It’s a story ripe for the Babylon Bee or the Onion – only it’s not satire.

Emma D’Arcy is a 30-year-old British actress known for starring in several stage productions. But her most recent project is called “House of the Dragon” – a spinoff of “Game of Thrones.” In the HBO series she plays a character named Rhaenyra Targaryen.

Emma D’Arcy believes she is “non-binary” – an umbrella term in this instance meaning she believes she is neither male nor female. Never mind this is an impossibility. She reportedly uses the “they/them” pronouns.

But Great Britain’s Independent is out with a story about D’Arcy with a most curious headline:

“I really like playing women – and I’m really good at it.”

Only Emma D’Arcy is a woman.

Of course she likes playing women – and it’s not too surprising that she’s good at it. Whether she’s a good actress is a question left for the critics, but there should be no argument from anyone that a woman is good at playing a woman. Nor should anyone debate that a man is good at playing a man. You don’t have to “play” at being male or female.

One is left to wonder how long this torturing of language will continue. We’re all cheapened when serious language is used in silly ways. We confuse children when we present or describe things in ways that are simply untrue.

But this is more than a game of torturing language.

It’s a project in torturing the very meaning of humanity itself and the object reality of what it takes to be human and propagate humanity.

At the heart of sexual confusion is a longing for identity. Universal questions we’ve all had come to mind: “Who am I, really?” “Why am I here?” “What role should I play in this world?” “How can I best fit in?”

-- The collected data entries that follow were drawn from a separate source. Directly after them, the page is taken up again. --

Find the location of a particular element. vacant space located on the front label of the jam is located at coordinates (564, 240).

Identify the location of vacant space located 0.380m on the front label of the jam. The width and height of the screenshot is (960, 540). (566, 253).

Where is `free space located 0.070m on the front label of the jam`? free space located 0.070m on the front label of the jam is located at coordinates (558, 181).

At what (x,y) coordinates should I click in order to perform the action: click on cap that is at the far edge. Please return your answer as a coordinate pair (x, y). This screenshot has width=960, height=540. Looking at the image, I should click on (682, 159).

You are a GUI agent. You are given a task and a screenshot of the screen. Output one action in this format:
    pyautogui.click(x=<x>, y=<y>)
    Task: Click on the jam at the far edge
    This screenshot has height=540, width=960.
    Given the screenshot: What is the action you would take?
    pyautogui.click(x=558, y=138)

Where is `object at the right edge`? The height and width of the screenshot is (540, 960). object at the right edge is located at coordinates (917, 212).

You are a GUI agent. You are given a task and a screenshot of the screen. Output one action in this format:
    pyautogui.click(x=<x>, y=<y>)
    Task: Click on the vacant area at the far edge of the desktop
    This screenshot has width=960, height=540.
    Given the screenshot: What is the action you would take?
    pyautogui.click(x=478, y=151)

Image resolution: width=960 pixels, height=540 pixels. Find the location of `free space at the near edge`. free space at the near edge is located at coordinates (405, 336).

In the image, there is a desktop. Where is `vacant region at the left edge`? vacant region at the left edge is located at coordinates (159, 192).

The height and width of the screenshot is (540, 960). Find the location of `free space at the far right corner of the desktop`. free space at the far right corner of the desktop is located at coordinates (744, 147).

Our hearts break for those living in such a state as to either feel unqualified or incapable of embracing their God given sex.

As sinners saved by God’s grace, we pray for those who claim lies as truth. 

There is a better way.

Ms. D’Arcy is a woman created in God’s image and a person of inestimable worth. Perhaps she enjoys assuming female roles so much because that’s precisely who He created her to be.

Our argument and frustration is not with Ms. D’Arcy, but with a dangerously false belief of the age.

Perhaps our best hope is that time will bear out the truth. It almost always does.

“A little lie is like a little pregnancy,” wrote C.S. Lewis. “It doesn’t take long before everyone knows it.